I do wish to make absolutely clear that I personally am not yet ready to completely delegate VCS work to LLMs - as I have pointed out I have what I like to think of as an advanced understanding of the tools, which affords me the luxury of not having an LLM shoot me in the foot, that is soley reserved as my own doing :)


Networking effects are significantly strengthened by necessary user buy in. VC is hard, and every tool demands its users to spend a non-significant amount of time learning it. I would guess the time to move from black magic to understanding most of git is ~100h for most people.

The thing is, to understand which one is actually better, you would have to give the same amount of investment in the second tool, which is not something most people are willing to do if the first tool is "good enough". That's how Python became the default programming language; people don't miss features they do not understand.


A little over a decade ago, with only svn experience, I tried both mercurial and git. There was something about how mercurial handled branches that I found extremely confusing (don't remember what), while git clicked immediately - even without reading the manual.

So at least for me, git was clearly better.


Mercurial later added bookmarks which work like Git branches. These make more sense to me as well.


Did bookmarks moved as you made commits, like a branch pointer in git does?



GitHub had a business model where public repos were free. BitBucket didn’t.

That’s it. That’s why git won, you could put up open source libs with one for free and not the other.

Which is extra funny as the centralized service was the most important part of decentralized version control.


Apologies for the late reply - but I just saw this and immediately thought

So git /did/ have something better than Mercurial after all, it was a 3rd party, but it still meant that it was massively better than Mercurial.


>the centralized service was the most important part of decentralized version control.

I've often thought this about github


JWZ is still blocking traffic from HN so you can't click to read this but you can copy/paste it into a new tab or open it in a incognito window:

https://www.jwz.org/doc/worse-is-better.html


That worse is better, and some people don't know better or care.


"better" in that sentence is very specific. Worse is also worse, and if you're one of the people for whom the "better" side of a solution doesn't apply, you're left with a mess that people celebrate.


Welcome to VHS and Betamax. the superior product does not always win the market.
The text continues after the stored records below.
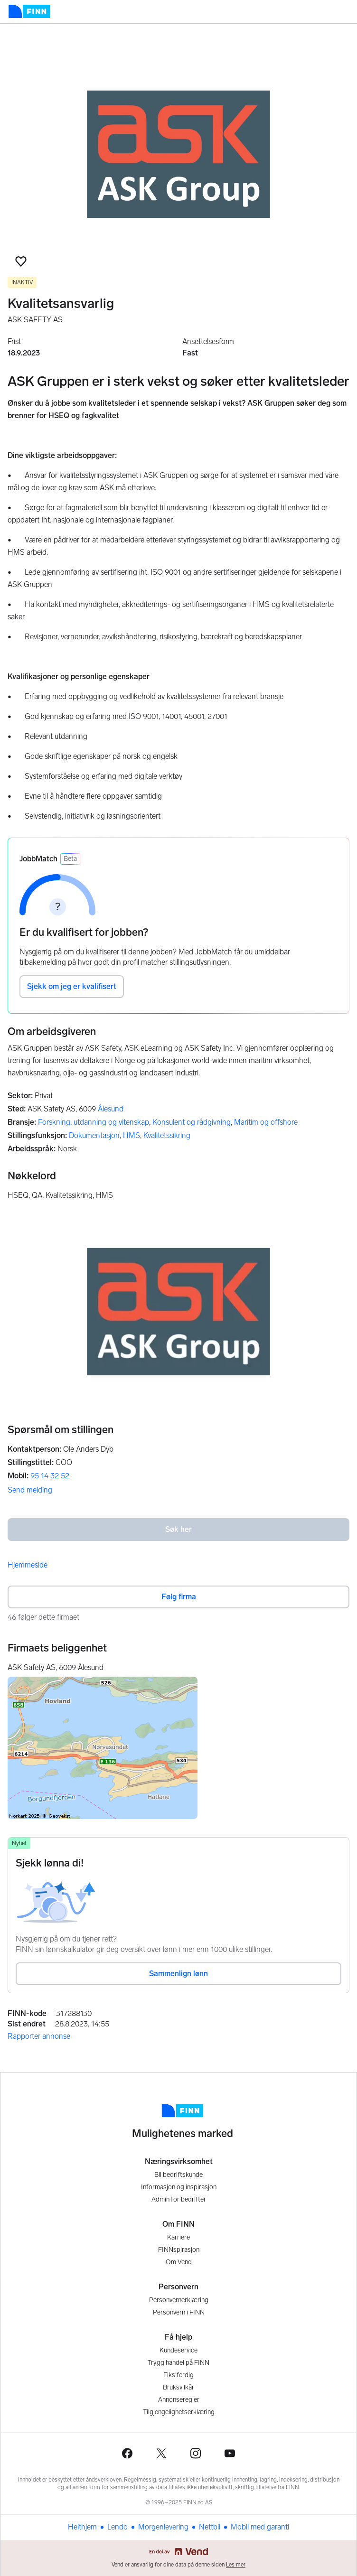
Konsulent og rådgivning (191, 1122)
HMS (131, 1135)
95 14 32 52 (49, 1475)
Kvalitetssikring (166, 1135)
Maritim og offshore (266, 1122)
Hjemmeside (27, 1564)
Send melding (30, 1489)
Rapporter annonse (39, 2036)
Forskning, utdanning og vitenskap (93, 1122)
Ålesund (110, 1108)
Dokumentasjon (94, 1135)
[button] (21, 261)
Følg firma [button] (178, 1596)
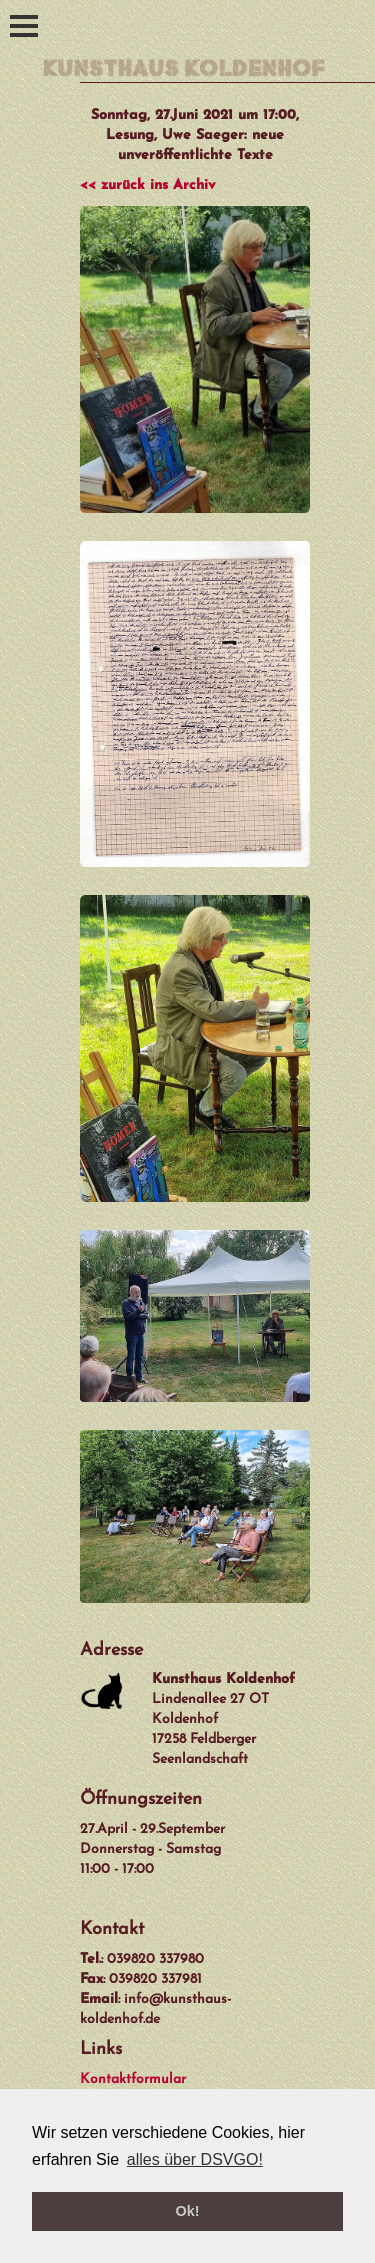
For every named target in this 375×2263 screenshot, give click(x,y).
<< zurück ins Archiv (147, 185)
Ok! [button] (188, 2211)
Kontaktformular (133, 2079)
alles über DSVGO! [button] (195, 2159)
Not always, but in this case the superior product (i.e. VHS) won. At initial release, Beta could only record an hour of content, while VHS could record 2 hours. Huge difference in functionality. The quality difference was there, but pretty modest.
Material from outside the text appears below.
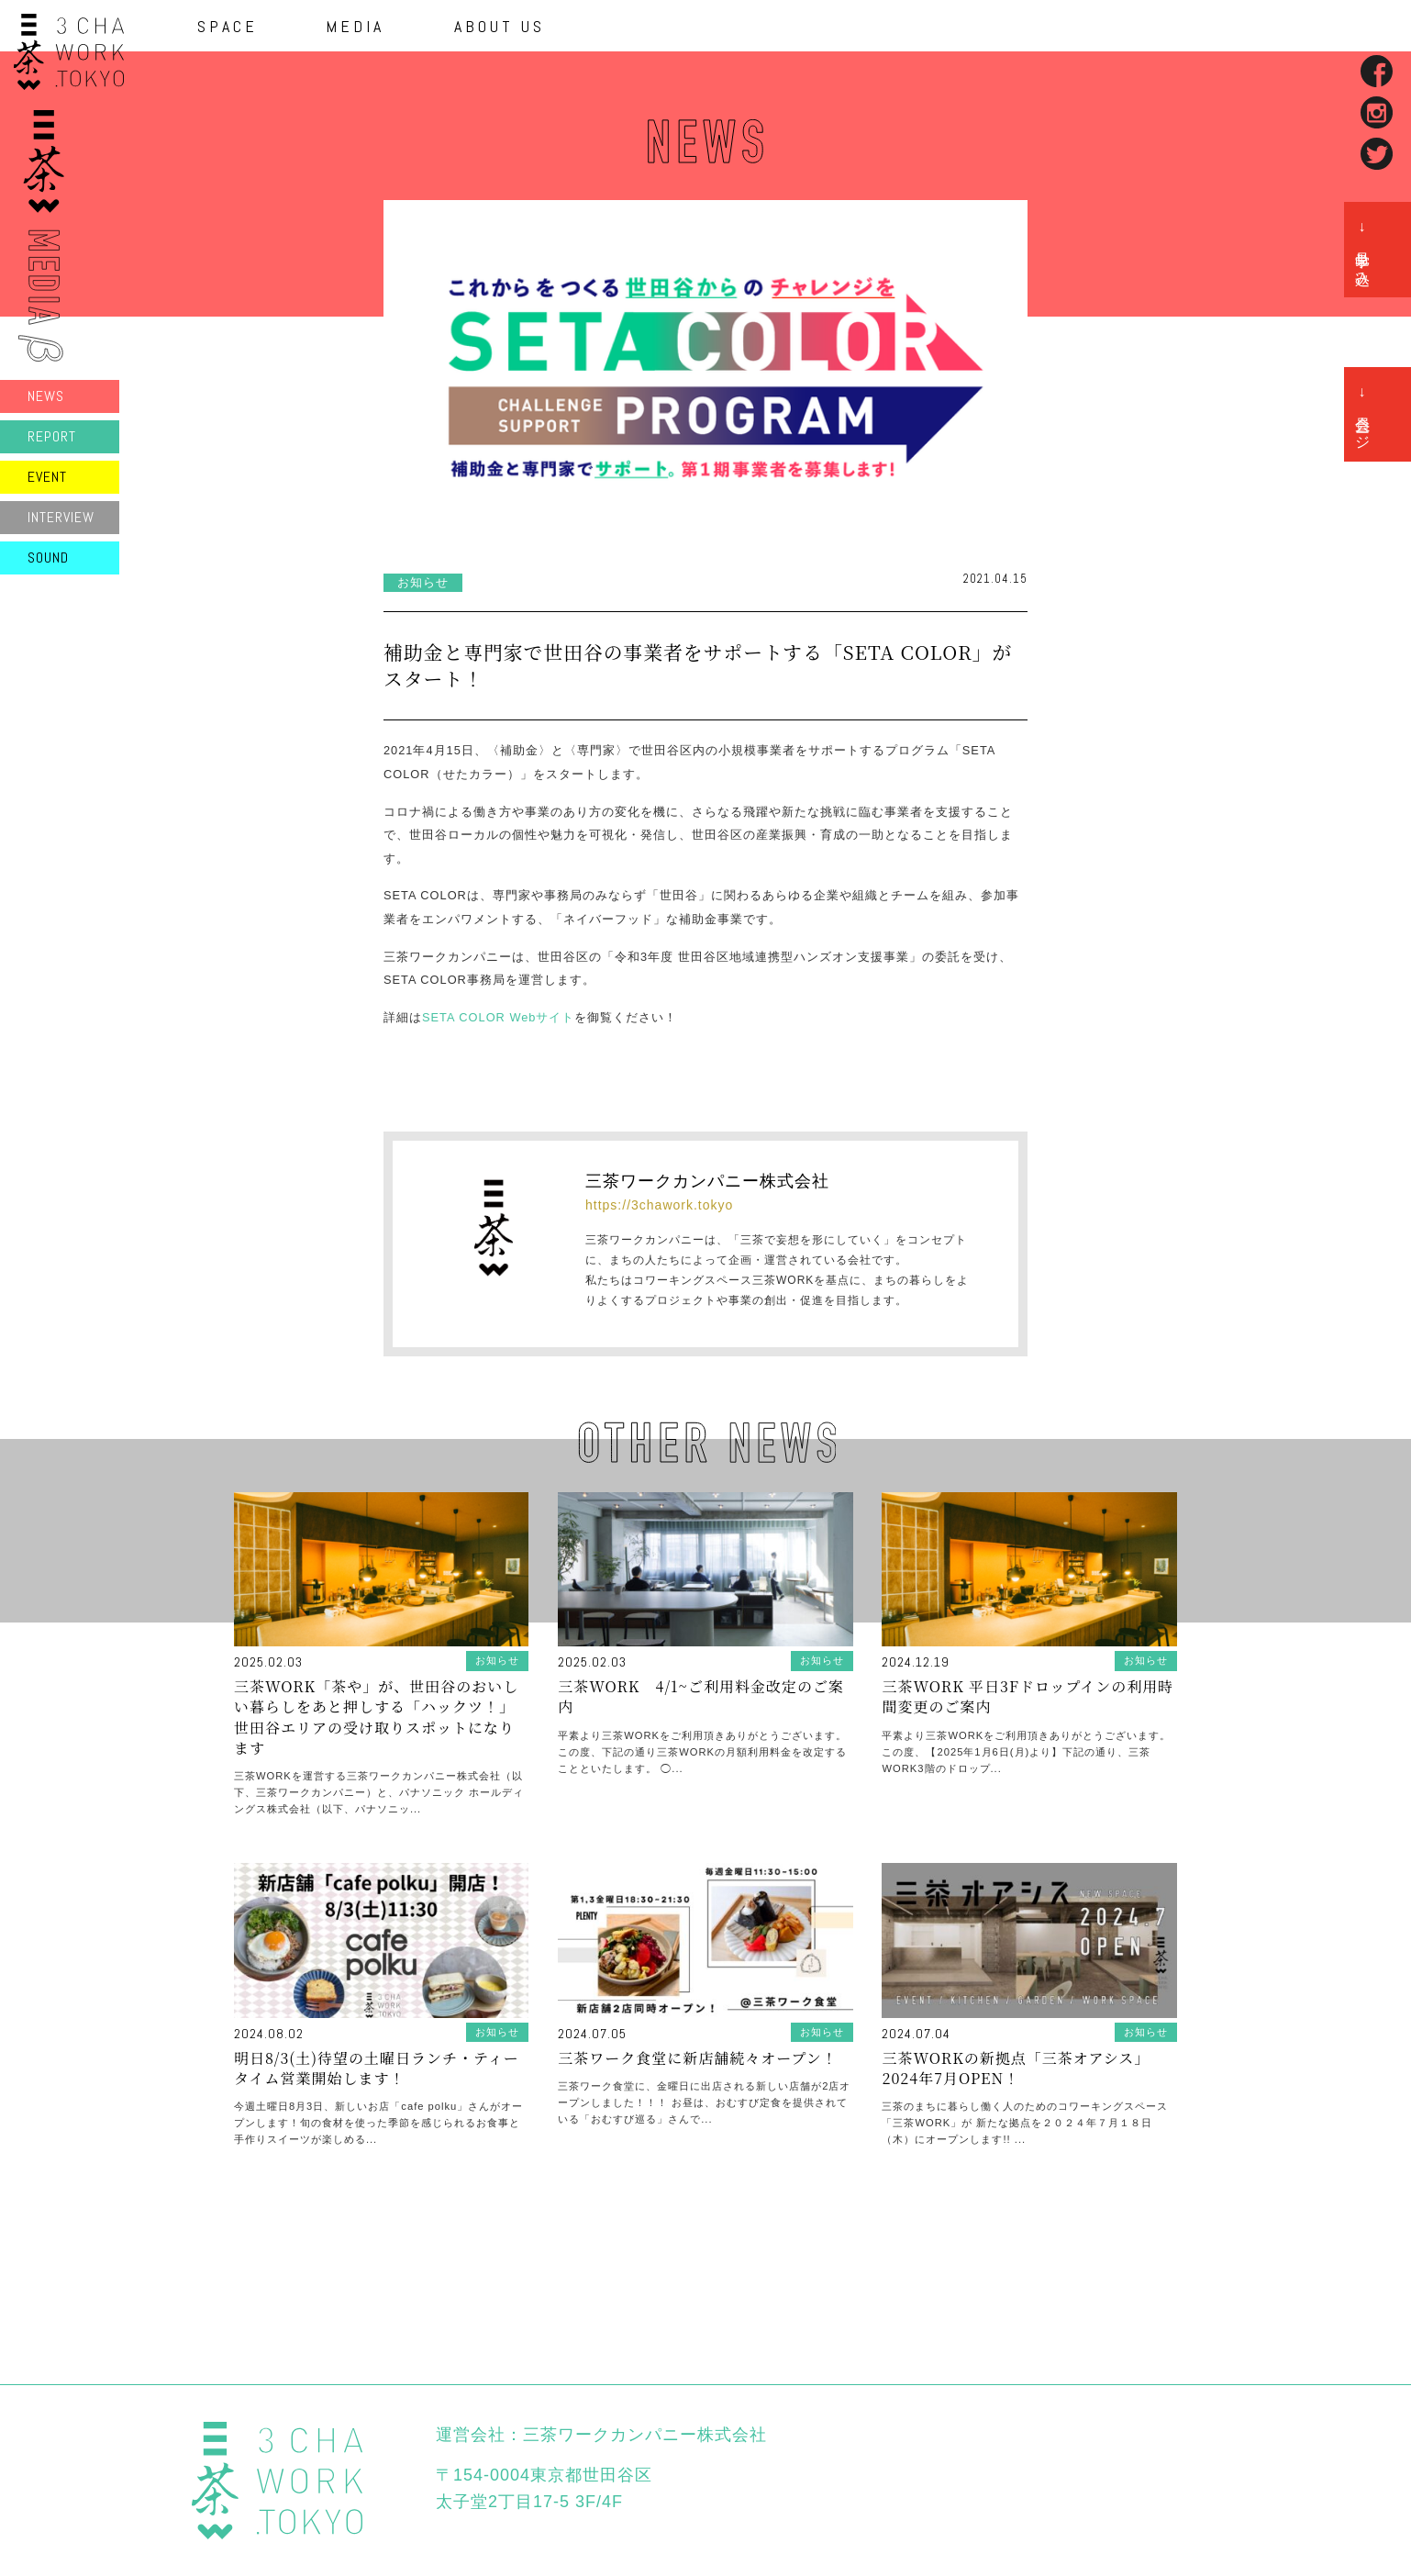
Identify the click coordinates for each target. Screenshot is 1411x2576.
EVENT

I suppose one lesson could be that there are different dimensions of superiority, different products may be superior in different ways.
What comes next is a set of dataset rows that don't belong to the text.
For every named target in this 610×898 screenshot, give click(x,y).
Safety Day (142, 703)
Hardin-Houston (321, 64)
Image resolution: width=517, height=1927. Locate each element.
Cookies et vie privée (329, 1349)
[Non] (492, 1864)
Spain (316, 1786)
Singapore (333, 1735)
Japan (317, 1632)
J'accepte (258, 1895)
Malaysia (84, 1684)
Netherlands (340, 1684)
Of course, products also can win market dominance for reasons external to the product's quality itself (marketing, monopoly lock-in, other network effects, consumer preferences on something other than product quality itself, etc).


AI is still a token matching engine - it has ZERO understanding of what those tokens mean

It's doing a damned good job at putting tokens together, but to put it into context that a lot of people will likely understand - it's still a correlation tool, not a causation.

That's why I like it for "search" it's brilliant for finding sets of tokens that belong with the tokens I have provided it.

PS. I use the term token here not as the currency by which a payment is determined, but the tokenisation of the words, letters, paragraphs, novels being provided to and by the LLMs


If Claude was used in the creation of the change, there's usually some dialogue for Claude to use.

FWIW i use Claude to help with code changes, then give the diff to Gemini to review/ create meaningful commit messages


This is where the "Trunk based development" people live - I personally believe that commits should be atomic, because git bisect on smaller meaningful commits is a hang of a lot better than a monster 90 file change commit


For now - the law of enshittification means that the free/cheap access to AI will be curtailed soon enough.


Pretty much any OS locally runnable LLM can generate this stuff.